While these pictures may bear some resemblance to existing cell modeling techniques (such as the ellipsoid representation) they are distinctly different from what is currently available, in that the computational method individually resolves the three-dimensional shapes of each cell within the cluster.

References

  1. K. A. Rejniak and A. R. A. Anderson, A computational study of the development of epithelial acini: I. Sufficient conditions for the formation of a hollow structure, Bull. Math. Biol. 70 (2007) 677–712. [Link]
  2. E. Palsson, A three-dimensional model of cell movement in multicellular systems, Future Generation Computer Systems 17, 835–852 (2001). [Link]
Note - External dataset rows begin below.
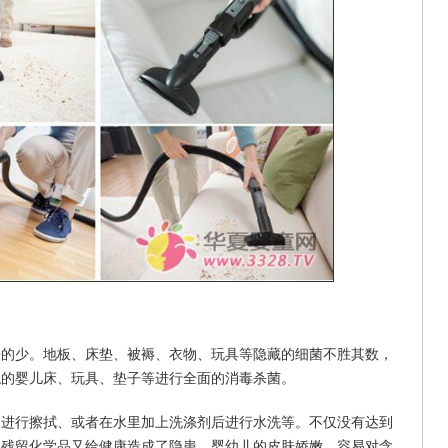
来的少。地板、床垫、被褥、衣物、玩具等隐藏的细菌不胜其数，
触的婴儿床、玩具、垫子等进行全面的消毒杀菌。
巾进行擦拭、或者在水里加上洗涤剂后进行水洗等。不仅没有达到
的残留化学品又给健康造成了隐患。婴幼儿的皮肤娇嫩，容易对含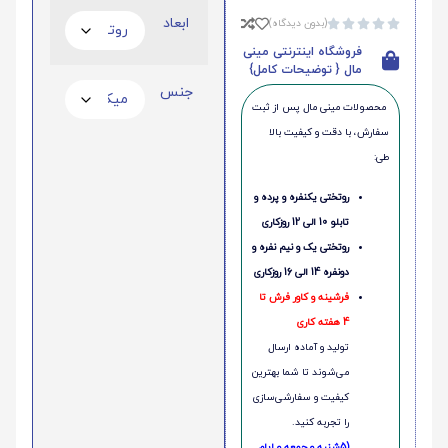
ابعاد
(بدون دیدگاه)





فروشگاه اینترنتی مینی
مال { توضیحات کامل}
جنس
محصولات مینی‌ مال پس از ثبت
سفارش، با دقت و کیفیت بالا
طی:
روتختی یکنفره و پرده و
تابلو 10 الی 12 روزکاری
روتختی یک و نیم نفره و
دونفره 14 الی 16 روزکاری
فرشینه و کاور فرش تا
4 هفته کاری
تولید و آماده ارسال
می‌شوند تا شما بهترین
کیفیت و سفارشی‌سازی
را تجربه کنید.
(5شنبه و جمعه و ایام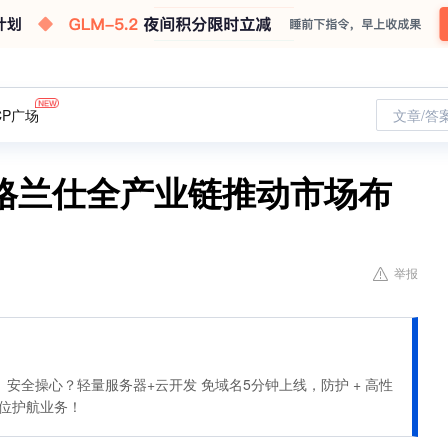
CP广场
文章/答
，格兰仕全产业链推动市场布
举报
安全操心？轻量服务器+云开发 免域名5分钟上线，防护 + 高性
全方位护航业务！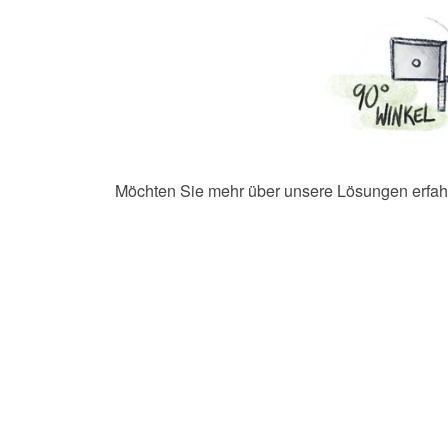
Möchten Sie mehr über unsere Lösungen erfah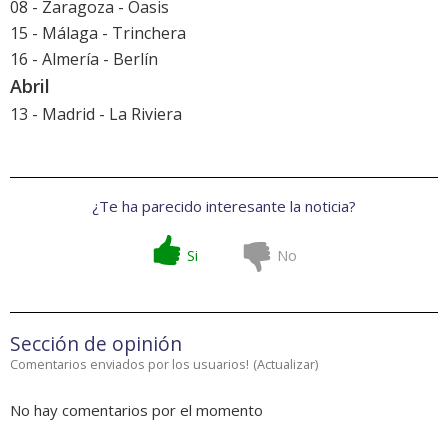
08 - Zaragoza - Oasis
15 - Málaga - Trinchera
16 - Almería - Berlín
Abril
13 - Madrid - La Riviera
¿Te ha parecido interesante la noticia?
Si
No
Sección de opinión
Comentarios enviados por los usuarios!
(
Actualizar
)
No hay comentarios por el momento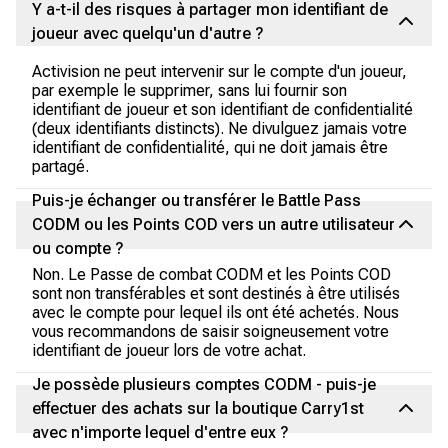
Y a-t-il des risques à partager mon identifiant de
joueur avec quelqu'un d'autre ?
Activision ne peut intervenir sur le compte d'un joueur,
par exemple le supprimer, sans lui fournir son
identifiant de joueur et son identifiant de confidentialité
(deux identifiants distincts). Ne divulguez jamais votre
identifiant de confidentialité, qui ne doit jamais être
partagé.
Puis-je échanger ou transférer le Battle Pass
CODM ou les Points COD vers un autre utilisateur
ou compte ?
Non. Le Passe de combat CODM et les Points COD
sont non transférables et sont destinés à être utilisés
avec le compte pour lequel ils ont été achetés. Nous
vous recommandons de saisir soigneusement votre
identifiant de joueur lors de votre achat.
Je possède plusieurs comptes CODM - puis-je
effectuer des achats sur la boutique Carry1st
avec n'importe lequel d'entre eux ?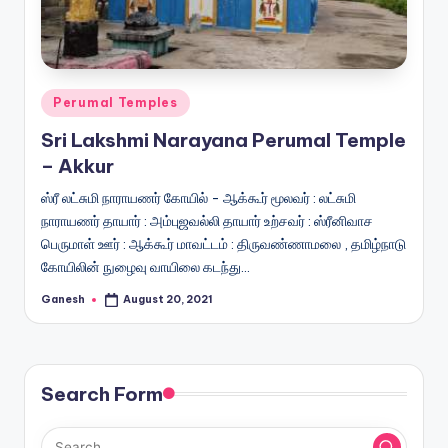
Posted
Perumal Temples
in
Sri Lakshmi Narayana Perumal Temple
– Akkur
ஸ்ரீ லட்சுமி நாராயணர் கோயில் - ஆக்கூர் மூலவர் : லட்சுமி
நாராயணர் தாயார் : அம்புஜவல்லி தாயார் உற்சவர் : ஸ்ரீனிவாச
பெருமாள் ஊர் : ஆக்கூர் மாவட்டம் : திருவண்ணாமலை , தமிழ்நாடு
கோயிலின் நுழைவு வாயிலை கடந்து…
Ganesh
August 20, 2021
Posted
by
Search Form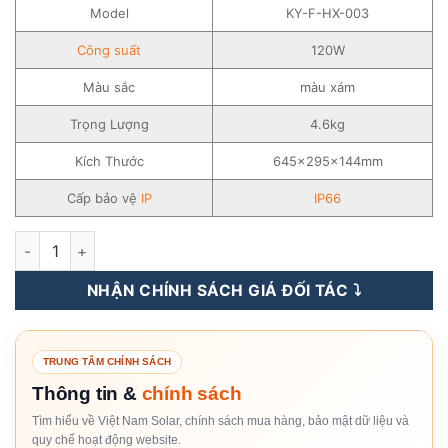
Model
KY-F-HX-003
Công suất
120W
Màu sắc
màu xám
Trọng Lượng
4.6kg
Kích Thước
645x295x144mm
Cấp bảo vệ
IP
IP66
Đèn năng lượng mặt trời SOKOYO SPLIT CONCO 120W - KY-F-
NHẬN CHÍNH SÁCH GIÁ ĐỐI TÁC ⤵️
TRUNG TÂM CHÍNH SÁCH
Thông tin &
chính sách
Tìm hiểu về Việt Nam Solar, chính sách mua hàng, bảo mật dữ liệu và
quy chế hoạt động website.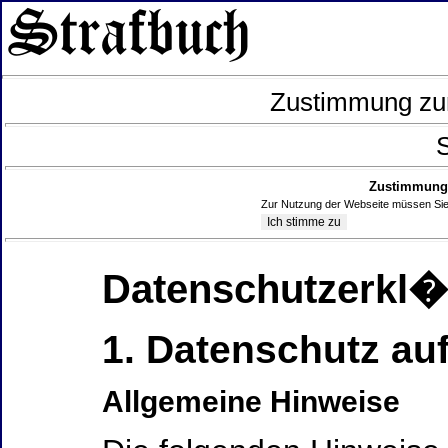
Zustimmung zur
S
Zustimmung 
Zur Nutzung der Webseite müssen Sie
Datenschutzerkl
1. Datenschutz auf
Allgemeine Hinweise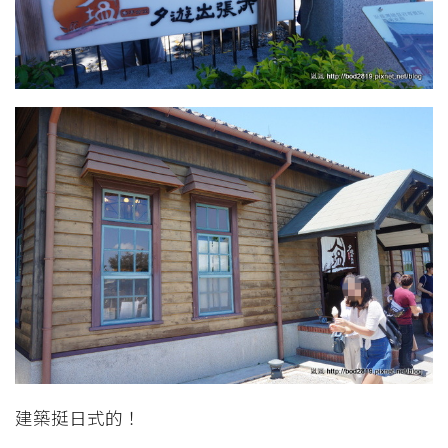
建築挺日式的！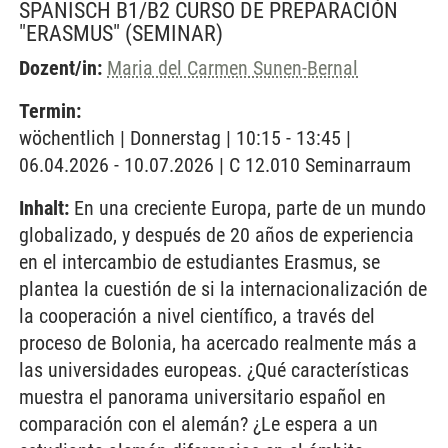
SPANISCH B1/B2 CURSO DE PREPARACIÓN
"ERASMUS"
(SEMINAR)
Dozent/in:
Maria del Carmen Sunen-Bernal
Termin:
wöchentlich | Donnerstag | 10:15 - 13:45 |
06.04.2026 - 10.07.2026 | C 12.010 Seminarraum
Inhalt:
En una creciente Europa, parte de un mundo
globalizado, y después de 20 años de experiencia
en el intercambio de estudiantes Erasmus, se
plantea la cuestión de si la internacionalización de
la cooperación a nivel científico, a través del
proceso de Bolonia, ha acercado realmente más a
las universidades europeas. ¿Qué características
muestra el panorama universitario español en
comparación con el alemán? ¿Le espera a un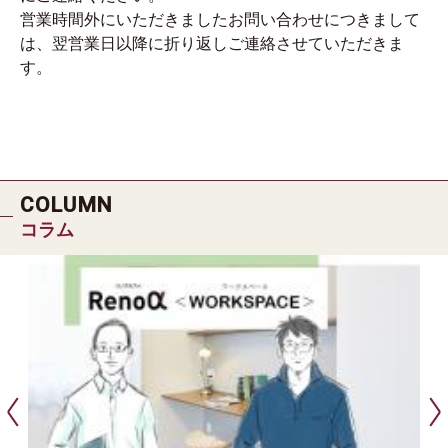
営業時間外にいただきましたお問い合わせにつきまして
は、翌営業日以降に折り返しご連絡させていただきま
す。
COLUMN
コラム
Basement membrane interactions

The above framework can be used to answer questions about how cells interact with each other and their environment. Typically, mammary acini are surrounded by a layer of extracellular matrix referred to as the basement membrane, which provides mechanical stability. One of the hallmarks of the progression of breast cancer occurs when malignant cells are able to break through the membrane, due to a combination of chemical degradation and mechanical breakage, and begin invading the surrounding tissue. To examine this, a pre-malignant mammary acinus is initialized as a cluster of cells, and surrounded by a basement membrane that is modeled as a discrete elastic mesh. Here, a scenario is considered in which a single malignant cell within the cluster begins to grow and divide. In this simulation, the membrane is assigned a mechanical toughness, and eventually the stress exerted on it by the cells causes it to rupture. While this simulation involves a highly simplified picture of the mechanics, the underlying mathematical tools could be extended to incorporate a wide variety of other mechanical effects, such as cell–cell adhesion and cell motility. Given advances in experimental techniques for making measurements of three-dimensional biological systems, I believe that modeling techniques of this form will become increasingly effective.